*** Begin section ***

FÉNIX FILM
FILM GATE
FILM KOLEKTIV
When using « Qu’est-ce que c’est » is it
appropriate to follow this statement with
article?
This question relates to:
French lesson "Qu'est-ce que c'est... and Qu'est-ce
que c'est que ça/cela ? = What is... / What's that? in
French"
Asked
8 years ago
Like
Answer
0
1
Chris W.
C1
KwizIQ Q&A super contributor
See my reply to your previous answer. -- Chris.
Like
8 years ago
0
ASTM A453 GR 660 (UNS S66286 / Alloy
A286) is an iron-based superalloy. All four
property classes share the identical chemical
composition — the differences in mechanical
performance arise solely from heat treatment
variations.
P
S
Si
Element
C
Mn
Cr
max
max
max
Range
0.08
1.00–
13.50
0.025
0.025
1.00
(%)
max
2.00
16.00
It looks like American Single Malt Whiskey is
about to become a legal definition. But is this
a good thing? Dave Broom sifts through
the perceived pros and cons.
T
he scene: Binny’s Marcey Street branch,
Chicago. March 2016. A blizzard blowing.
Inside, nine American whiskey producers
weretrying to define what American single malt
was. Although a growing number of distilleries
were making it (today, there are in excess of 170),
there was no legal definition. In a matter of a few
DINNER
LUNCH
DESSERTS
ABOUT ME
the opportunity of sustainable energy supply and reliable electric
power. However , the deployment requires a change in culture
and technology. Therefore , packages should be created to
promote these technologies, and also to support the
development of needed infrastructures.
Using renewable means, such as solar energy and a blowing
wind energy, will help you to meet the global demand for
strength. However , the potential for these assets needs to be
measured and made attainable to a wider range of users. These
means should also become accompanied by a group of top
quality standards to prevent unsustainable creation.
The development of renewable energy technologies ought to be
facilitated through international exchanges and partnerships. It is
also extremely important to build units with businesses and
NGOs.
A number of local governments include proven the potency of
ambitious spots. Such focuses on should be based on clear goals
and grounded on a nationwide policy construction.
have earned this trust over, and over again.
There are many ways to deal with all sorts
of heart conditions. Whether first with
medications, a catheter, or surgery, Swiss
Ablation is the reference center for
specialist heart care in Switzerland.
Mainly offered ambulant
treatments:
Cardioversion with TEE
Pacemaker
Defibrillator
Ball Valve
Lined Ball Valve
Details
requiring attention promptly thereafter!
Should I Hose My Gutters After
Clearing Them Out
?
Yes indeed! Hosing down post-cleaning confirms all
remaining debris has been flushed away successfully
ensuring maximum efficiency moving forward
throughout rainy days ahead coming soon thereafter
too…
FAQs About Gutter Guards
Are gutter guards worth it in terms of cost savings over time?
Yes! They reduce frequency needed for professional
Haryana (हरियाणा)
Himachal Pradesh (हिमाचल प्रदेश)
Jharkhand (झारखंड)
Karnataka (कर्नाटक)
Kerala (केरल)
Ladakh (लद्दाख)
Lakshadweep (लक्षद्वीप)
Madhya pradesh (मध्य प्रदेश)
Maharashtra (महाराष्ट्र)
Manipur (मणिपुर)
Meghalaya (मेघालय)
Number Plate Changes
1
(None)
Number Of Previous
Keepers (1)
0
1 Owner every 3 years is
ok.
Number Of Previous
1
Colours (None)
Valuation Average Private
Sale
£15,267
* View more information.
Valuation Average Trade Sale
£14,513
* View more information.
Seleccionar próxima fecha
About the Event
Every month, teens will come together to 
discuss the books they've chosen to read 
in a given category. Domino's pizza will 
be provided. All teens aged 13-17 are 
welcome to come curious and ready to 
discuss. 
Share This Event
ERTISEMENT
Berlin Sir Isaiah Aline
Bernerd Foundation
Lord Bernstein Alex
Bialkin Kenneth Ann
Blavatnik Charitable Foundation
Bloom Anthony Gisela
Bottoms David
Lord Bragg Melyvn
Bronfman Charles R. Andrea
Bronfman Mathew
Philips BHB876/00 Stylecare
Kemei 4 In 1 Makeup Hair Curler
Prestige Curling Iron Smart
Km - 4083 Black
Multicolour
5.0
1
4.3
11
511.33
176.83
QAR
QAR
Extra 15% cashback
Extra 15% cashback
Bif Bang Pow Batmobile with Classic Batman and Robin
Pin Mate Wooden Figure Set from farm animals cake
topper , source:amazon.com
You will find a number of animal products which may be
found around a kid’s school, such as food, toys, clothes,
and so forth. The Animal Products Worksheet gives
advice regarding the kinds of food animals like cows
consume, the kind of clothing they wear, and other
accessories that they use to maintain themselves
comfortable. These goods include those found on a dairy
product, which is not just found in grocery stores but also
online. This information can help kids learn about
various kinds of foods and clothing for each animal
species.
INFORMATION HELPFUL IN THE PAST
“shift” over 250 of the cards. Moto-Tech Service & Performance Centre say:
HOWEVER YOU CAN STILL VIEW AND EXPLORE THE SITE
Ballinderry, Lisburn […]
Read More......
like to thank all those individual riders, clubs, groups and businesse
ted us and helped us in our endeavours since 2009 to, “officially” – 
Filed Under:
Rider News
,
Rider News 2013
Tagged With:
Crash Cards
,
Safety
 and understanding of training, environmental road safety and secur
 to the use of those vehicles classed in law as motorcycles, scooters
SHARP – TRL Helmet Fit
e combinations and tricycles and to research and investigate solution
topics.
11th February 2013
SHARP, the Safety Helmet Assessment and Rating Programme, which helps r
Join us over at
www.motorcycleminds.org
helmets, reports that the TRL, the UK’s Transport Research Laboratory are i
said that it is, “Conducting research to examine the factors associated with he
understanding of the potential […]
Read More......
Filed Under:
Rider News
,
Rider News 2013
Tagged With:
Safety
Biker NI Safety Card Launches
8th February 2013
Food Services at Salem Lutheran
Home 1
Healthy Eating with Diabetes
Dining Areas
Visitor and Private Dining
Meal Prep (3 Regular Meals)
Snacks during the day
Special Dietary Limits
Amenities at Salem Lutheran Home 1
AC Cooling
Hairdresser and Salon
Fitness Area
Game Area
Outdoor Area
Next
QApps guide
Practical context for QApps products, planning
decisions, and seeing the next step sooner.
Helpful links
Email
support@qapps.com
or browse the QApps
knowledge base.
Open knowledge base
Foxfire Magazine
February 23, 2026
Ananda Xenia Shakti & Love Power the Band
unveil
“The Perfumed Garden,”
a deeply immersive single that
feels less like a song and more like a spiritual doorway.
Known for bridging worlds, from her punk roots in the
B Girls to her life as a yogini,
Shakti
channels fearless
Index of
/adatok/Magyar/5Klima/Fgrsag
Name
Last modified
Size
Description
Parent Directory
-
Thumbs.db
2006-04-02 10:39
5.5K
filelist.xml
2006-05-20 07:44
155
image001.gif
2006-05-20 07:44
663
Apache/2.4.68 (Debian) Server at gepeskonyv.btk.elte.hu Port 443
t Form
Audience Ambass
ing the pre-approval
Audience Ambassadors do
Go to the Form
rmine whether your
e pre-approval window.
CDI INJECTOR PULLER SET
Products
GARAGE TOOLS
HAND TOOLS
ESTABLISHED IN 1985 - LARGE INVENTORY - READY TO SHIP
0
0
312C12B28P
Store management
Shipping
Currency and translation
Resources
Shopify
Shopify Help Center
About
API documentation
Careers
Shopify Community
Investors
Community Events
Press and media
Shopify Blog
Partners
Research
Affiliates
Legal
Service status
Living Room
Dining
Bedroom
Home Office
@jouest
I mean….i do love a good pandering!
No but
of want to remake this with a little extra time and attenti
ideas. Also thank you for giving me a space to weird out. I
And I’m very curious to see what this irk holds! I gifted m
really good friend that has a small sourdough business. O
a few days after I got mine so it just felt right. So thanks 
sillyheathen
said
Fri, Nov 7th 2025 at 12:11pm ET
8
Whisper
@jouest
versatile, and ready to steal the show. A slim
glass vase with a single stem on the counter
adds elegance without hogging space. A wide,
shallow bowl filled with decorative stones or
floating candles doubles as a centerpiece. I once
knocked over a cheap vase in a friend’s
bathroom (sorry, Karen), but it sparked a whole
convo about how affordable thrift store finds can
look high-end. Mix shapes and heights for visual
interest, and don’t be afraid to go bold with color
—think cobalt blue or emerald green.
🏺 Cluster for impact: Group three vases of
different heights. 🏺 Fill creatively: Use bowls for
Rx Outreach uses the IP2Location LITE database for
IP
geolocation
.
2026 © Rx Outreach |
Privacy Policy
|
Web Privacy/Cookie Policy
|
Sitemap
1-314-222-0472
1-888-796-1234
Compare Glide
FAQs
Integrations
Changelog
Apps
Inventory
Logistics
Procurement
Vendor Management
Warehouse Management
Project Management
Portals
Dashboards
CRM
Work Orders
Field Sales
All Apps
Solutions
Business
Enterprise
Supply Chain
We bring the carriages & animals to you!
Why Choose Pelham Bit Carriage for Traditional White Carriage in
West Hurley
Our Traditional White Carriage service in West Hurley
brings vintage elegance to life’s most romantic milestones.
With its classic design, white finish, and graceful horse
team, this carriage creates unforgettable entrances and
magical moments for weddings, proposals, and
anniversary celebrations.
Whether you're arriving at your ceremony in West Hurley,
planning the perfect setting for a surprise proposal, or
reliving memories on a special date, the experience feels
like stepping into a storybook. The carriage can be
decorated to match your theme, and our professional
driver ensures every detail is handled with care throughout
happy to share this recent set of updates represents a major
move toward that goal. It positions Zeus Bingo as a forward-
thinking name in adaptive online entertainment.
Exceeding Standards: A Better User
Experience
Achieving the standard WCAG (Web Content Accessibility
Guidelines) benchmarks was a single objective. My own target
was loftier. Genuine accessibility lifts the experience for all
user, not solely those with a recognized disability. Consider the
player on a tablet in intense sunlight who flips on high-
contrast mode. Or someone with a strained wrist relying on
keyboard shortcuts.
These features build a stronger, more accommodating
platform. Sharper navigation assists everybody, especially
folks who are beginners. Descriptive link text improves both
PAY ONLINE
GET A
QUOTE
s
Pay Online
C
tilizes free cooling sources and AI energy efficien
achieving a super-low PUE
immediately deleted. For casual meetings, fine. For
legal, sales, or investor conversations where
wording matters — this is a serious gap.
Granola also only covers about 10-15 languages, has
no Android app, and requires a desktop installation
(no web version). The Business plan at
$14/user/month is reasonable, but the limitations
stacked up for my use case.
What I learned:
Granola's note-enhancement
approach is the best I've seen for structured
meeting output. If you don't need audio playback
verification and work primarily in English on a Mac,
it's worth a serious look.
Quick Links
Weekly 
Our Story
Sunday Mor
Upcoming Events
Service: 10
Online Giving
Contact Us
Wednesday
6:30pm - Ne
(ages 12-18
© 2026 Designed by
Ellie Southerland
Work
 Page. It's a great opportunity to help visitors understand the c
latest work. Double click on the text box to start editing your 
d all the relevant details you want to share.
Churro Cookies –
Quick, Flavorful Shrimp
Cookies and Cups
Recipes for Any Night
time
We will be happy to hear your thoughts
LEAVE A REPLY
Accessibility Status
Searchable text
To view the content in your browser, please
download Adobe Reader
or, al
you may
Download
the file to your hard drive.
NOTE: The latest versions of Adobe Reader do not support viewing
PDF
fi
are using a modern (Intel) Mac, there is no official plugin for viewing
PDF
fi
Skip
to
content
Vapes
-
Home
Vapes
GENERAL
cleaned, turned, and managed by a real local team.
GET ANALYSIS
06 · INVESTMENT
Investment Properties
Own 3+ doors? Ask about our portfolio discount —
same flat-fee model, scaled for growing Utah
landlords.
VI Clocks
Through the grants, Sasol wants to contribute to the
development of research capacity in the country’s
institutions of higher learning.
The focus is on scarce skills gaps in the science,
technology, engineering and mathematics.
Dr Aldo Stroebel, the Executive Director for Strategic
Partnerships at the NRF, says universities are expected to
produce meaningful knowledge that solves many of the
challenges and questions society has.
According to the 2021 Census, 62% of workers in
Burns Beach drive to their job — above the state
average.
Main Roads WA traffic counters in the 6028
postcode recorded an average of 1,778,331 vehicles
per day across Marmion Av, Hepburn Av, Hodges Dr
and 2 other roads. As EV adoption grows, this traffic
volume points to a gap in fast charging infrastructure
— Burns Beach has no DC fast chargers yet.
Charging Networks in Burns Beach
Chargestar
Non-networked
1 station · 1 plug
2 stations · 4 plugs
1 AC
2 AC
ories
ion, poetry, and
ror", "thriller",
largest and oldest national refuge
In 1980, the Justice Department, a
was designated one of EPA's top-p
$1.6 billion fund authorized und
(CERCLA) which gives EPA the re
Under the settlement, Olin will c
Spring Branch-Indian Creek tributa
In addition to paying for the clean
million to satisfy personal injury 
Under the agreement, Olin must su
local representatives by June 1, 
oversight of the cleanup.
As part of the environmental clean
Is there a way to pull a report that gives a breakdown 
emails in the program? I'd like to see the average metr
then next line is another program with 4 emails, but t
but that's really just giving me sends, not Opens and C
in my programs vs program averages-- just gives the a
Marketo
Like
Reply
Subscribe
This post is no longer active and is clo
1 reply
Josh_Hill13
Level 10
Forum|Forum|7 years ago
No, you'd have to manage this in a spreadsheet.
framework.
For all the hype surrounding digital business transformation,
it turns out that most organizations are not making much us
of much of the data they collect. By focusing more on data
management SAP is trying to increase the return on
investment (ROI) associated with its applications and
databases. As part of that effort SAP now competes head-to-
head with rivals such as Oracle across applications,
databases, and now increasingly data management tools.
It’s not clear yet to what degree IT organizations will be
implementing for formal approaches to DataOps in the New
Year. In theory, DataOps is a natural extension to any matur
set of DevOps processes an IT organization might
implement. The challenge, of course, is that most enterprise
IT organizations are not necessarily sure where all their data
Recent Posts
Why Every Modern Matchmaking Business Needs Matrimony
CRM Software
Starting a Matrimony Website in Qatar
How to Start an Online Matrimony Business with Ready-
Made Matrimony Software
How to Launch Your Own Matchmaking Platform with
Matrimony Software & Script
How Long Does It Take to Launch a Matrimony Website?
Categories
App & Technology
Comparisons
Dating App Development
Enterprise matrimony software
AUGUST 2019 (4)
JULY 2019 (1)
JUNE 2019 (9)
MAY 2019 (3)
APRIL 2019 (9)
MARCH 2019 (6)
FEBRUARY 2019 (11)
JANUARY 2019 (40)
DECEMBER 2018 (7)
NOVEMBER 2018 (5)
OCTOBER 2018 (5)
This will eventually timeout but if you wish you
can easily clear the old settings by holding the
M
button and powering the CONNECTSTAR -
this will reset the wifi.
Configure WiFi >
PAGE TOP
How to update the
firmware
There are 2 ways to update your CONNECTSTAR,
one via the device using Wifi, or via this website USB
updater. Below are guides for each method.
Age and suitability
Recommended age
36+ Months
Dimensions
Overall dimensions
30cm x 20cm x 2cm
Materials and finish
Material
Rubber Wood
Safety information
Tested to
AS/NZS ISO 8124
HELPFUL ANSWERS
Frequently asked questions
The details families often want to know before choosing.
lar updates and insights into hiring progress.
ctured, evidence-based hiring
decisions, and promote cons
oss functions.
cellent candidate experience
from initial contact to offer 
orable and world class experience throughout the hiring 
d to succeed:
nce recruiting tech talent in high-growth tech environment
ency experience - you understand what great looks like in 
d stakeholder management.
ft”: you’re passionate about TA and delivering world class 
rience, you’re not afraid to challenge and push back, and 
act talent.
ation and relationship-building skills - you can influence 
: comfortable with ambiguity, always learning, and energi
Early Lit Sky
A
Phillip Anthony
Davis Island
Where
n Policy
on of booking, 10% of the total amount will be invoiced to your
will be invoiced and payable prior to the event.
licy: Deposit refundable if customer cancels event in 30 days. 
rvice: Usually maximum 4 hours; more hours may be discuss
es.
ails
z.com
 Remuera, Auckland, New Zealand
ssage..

*** End section ***

- **What you should do**
Would you please copy, word for word, everything above from the line containing "volume points to" down to the line containing "As part of the environmental clean", those two lines included?

- **Your solution**
volume points to a gap in fast charging infrastructure
— Burns Beach has no DC fast chargers yet.
Charging Networks in Burns Beach
Chargestar
Non-networked
1 station · 1 plug
2 stations · 4 plugs
1 AC
2 AC
ories
ion, poetry, and
ror", "thriller",
largest and oldest national refuge
In 1980, the Justice Department, a
was designated one of EPA's top-p
$1.6 billion fund authorized und
(CERCLA) which gives EPA the re
Under the settlement, Olin will c
Spring Branch-Indian Creek tributa
In addition to paying for the clean
million to satisfy personal injury 
Under the agreement, Olin must su
local representatives by June 1, 
oversight of the cleanup.
As part of the environmental clean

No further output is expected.